Purpose: To investigate the differential effects of somatostatin and its receptors (sst(1-5) ) on the viability of cultured human retinal pigment epithelium (hRPE) cells.

Methods: MTT [3 (4, 5-dimethylthiazol-2yl)-2, 5 diphenyltetrazolium bromide], APO Percentage(TM) and trypan blue assays were performed to assess the mechanisms via which somatostatin (10(-10) -10(-4) m) and selective receptor (sst(1-5) ) ligands (10(-12) -10(-4) m) affect cell viability. The effect of orthovanadate (phosphatase inhibitor, 10(-7) -10(-5) m) on somatostatin's (10(-5) m) actions was examined, and western blot analysis was employed to determine the presence of ssts and phosphotyrosine phosphatase SHP-1 in human RPE cells.

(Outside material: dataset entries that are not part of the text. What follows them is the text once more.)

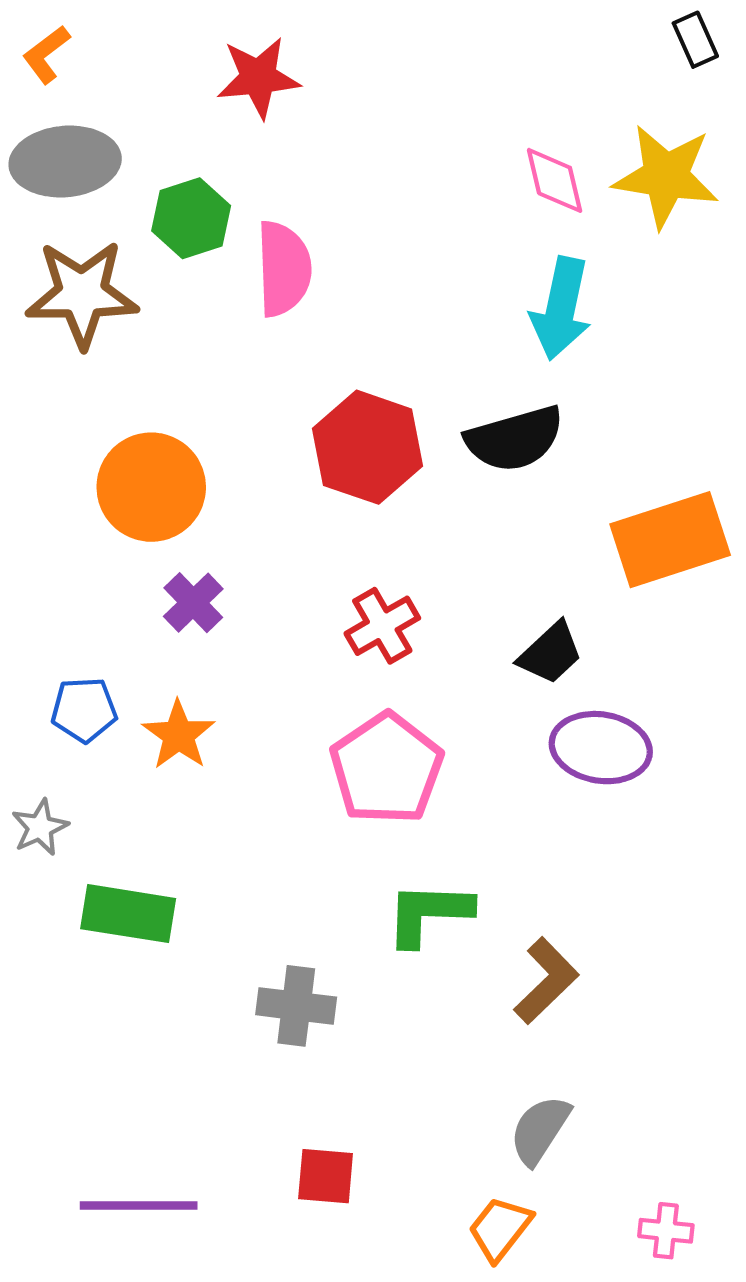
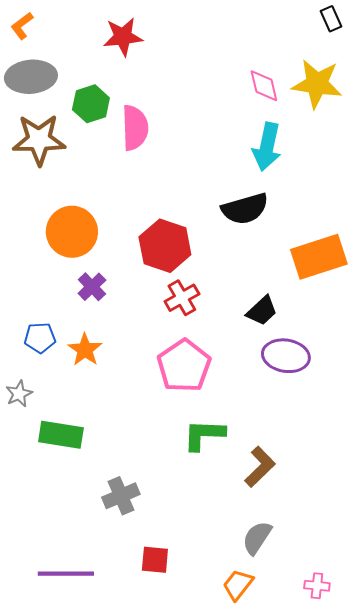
red hexagon: (368, 447) -> (165, 246), moved
gray cross: (296, 1006) -> (121, 496), moved, turned -30

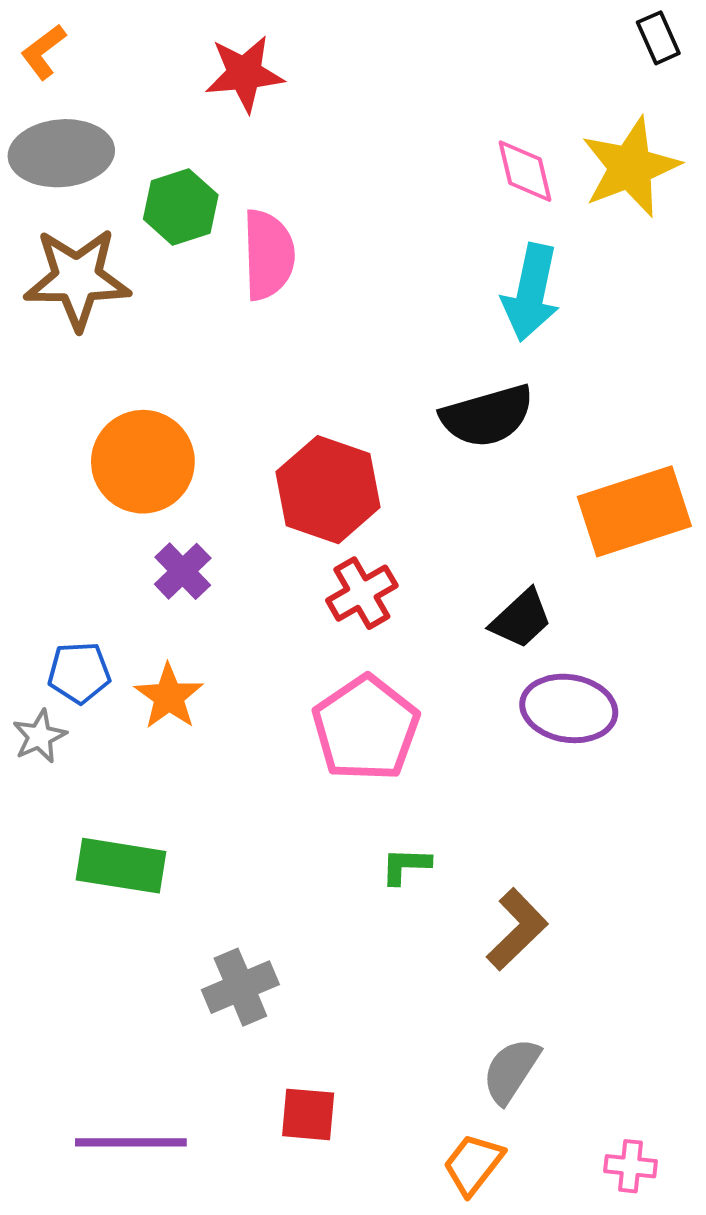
yellow star: (317, 84) -> (630, 167), turned -30
gray star: (19, 394) -> (39, 736), moved
green L-shape: (204, 435) -> (406, 866), size x0.6

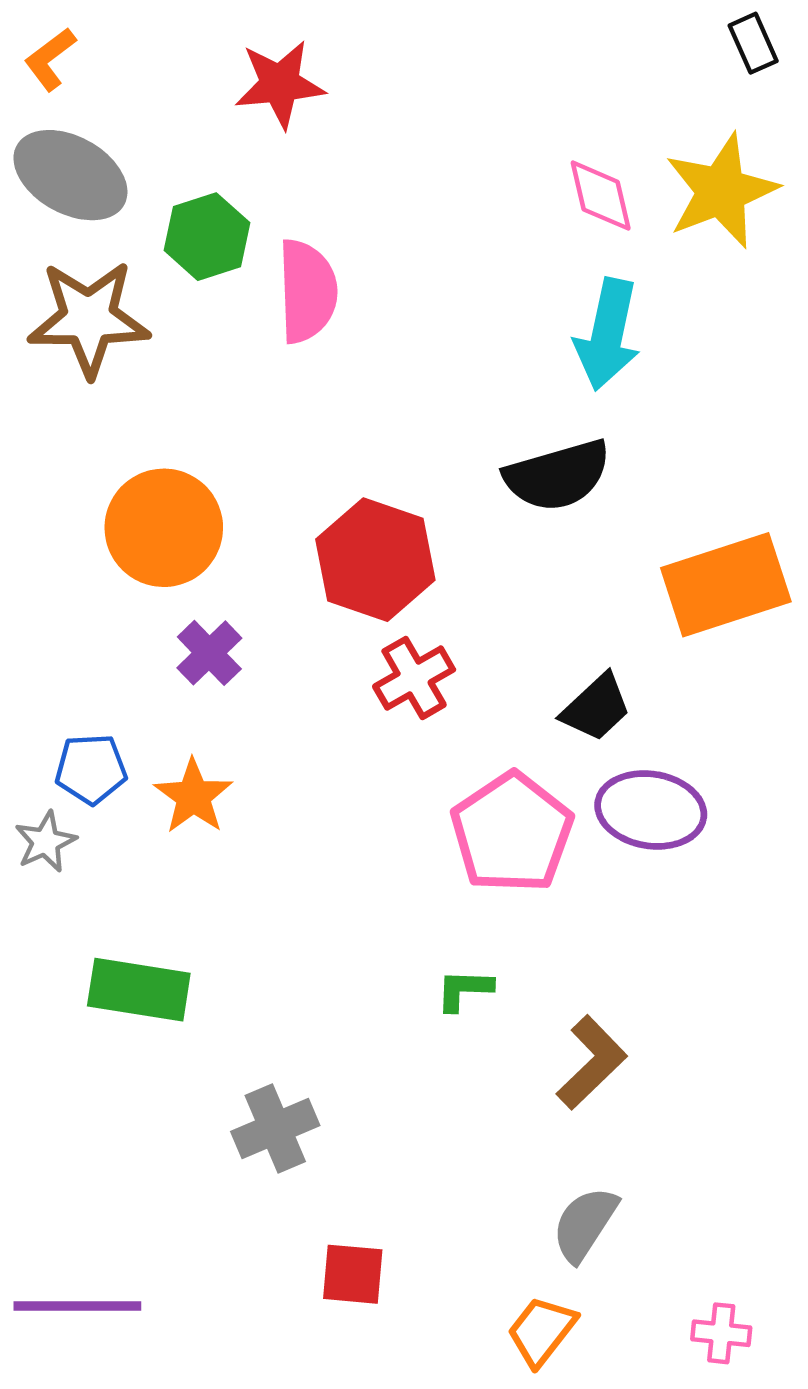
gray ellipse: (61, 153) -> (70, 175), turned 34
pink pentagon: (366, 728) -> (512, 833), moved
purple line: (131, 1142) -> (77, 1306), moved

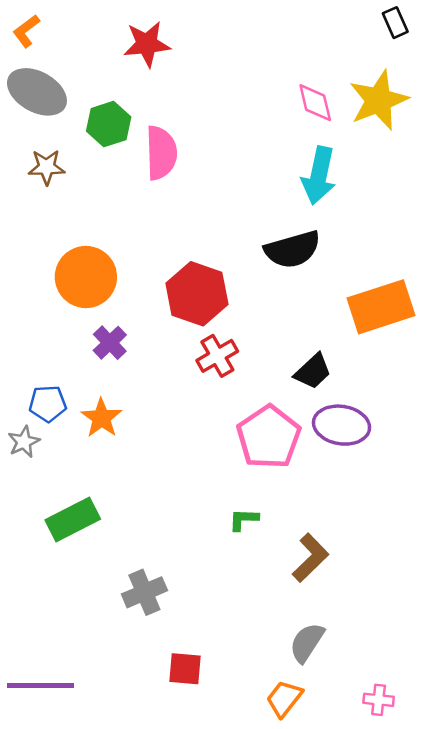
brown star: (89, 318) -> (46, 167), size x0.6
green rectangle: (139, 990) -> (73, 519), turned -36

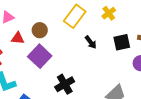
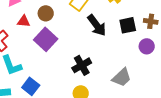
black arrow: (91, 42) -> (97, 25), size x1.6
black cross: (65, 84) -> (82, 65), moved

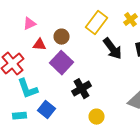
black cross: (82, 65) -> (82, 89), moved

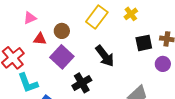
black arrow: (112, 49) -> (105, 56), moved

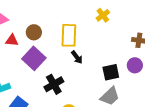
yellow rectangle: (97, 17) -> (69, 35), moved, turned -35
black square: (144, 43) -> (111, 72), moved
black arrow: (105, 56) -> (77, 57), size x0.6

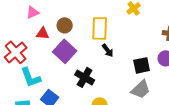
black cross: (54, 84) -> (85, 77), turned -30

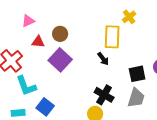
yellow rectangle: (100, 28) -> (112, 37), moved
black cross: (85, 77) -> (104, 95), moved
gray trapezoid: (141, 89) -> (136, 98), turned -30

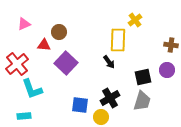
pink triangle: (28, 21) -> (24, 24), moved
brown circle: (60, 34) -> (59, 32), moved
black cross: (104, 95) -> (110, 98), turned 30
blue square: (45, 107) -> (80, 105), moved, turned -30

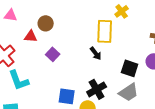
pink triangle: (24, 24) -> (11, 15), turned 32
purple square: (66, 63) -> (53, 54), size x0.6
black square: (143, 77) -> (130, 68), turned 30
gray trapezoid: (142, 101) -> (129, 92), turned 40

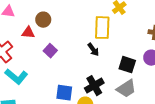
cyan L-shape: (19, 80) -> (16, 77), turned -30

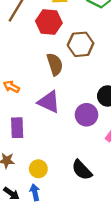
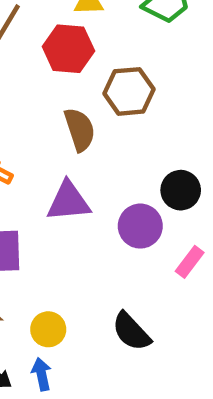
purple triangle: (49, 102) -> (68, 201), turned -30

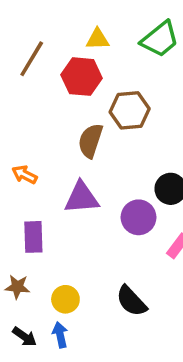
brown semicircle: (80, 130) -> (90, 141), turned -144

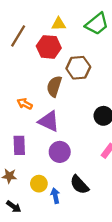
orange arrow: (25, 175) -> (25, 104), moved
purple triangle: (82, 198) -> (49, 121), turned 30
purple circle: (139, 217) -> (60, 152), moved
blue arrow: (60, 335) -> (55, 196), moved

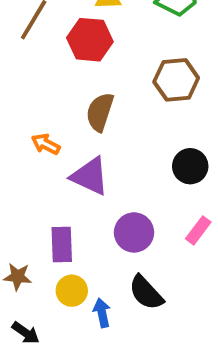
brown hexagon: (78, 68) -> (176, 80), moved
purple rectangle: (19, 145) -> (62, 245), moved
purple circle: (60, 152) -> (134, 232), moved

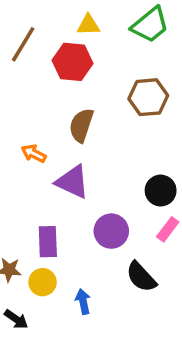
black circle: (190, 166) -> (161, 191), moved
yellow circle: (72, 291) -> (43, 282), moved
black semicircle: (146, 293) -> (141, 277), moved

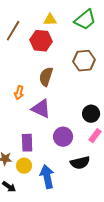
orange arrow: (34, 154) -> (19, 93), turned -104
black semicircle: (141, 277) -> (80, 163), turned -60
blue arrow: (83, 302) -> (47, 177), size x1.6

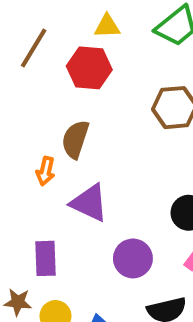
brown semicircle: (46, 77) -> (75, 139), moved
purple rectangle: (27, 143) -> (46, 258), moved

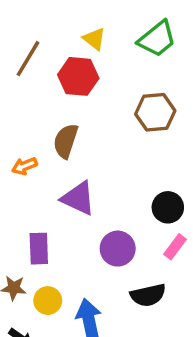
yellow triangle: (107, 26) -> (94, 39), turned 40
orange arrow: (46, 171) -> (24, 166), moved, turned 55

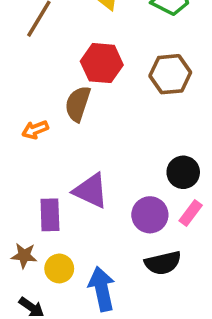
red hexagon: (78, 76) -> (102, 63), moved
purple triangle: (78, 198) -> (91, 191), moved
purple circle: (118, 249) -> (150, 215), moved

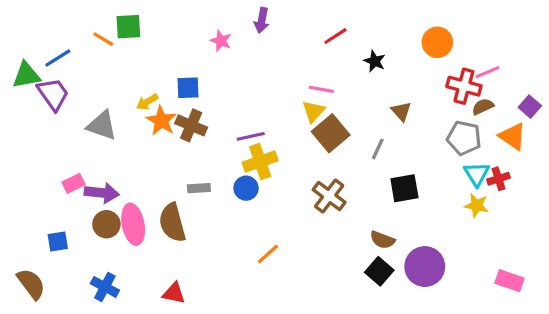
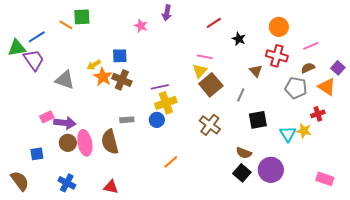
red cross: (464, 86) -> (277, 56), moved
cyan triangle: (477, 174) -> (288, 134), moved

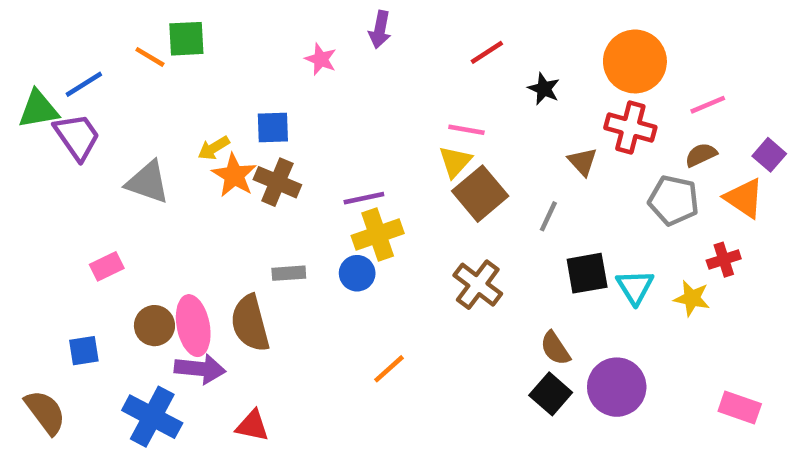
orange circle: (279, 27) -> (635, 61), size x1.4
purple arrow: (65, 123) -> (200, 369), moved
cyan triangle: (288, 134) -> (635, 287), moved
brown semicircle: (244, 153) -> (555, 348), turned 35
blue cross: (67, 183) -> (152, 417), size x1.4

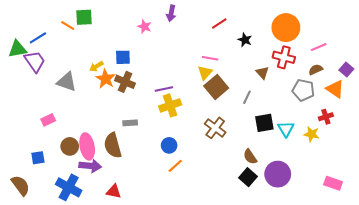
blue circle: (357, 273) -> (169, 145), moved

Results: Somatostatin and selective ligands for the five somatostatin receptor subtypes (sst(1-5) ) decreased cell viability in a concentration-dependent manner. The observed decrease in cell number was partly because of apoptosis via the activation of sst(1) and sst(5) receptors. Activation of sst(2) , sst(3) and sst(4) receptors led to inhibition of cell growth that did not involve apoptosis, but rather antiproliferative actions. SHP-1 was found in the human RPE cells and sodium orthovanadate reversed somatostatin's actions.

Conclusions: This study provides new information regarding the involvement of ssts in human RPE cell viability and suggests that a pathway involving the phosphotyrosine phosphatase may mediate somatostatin's actions.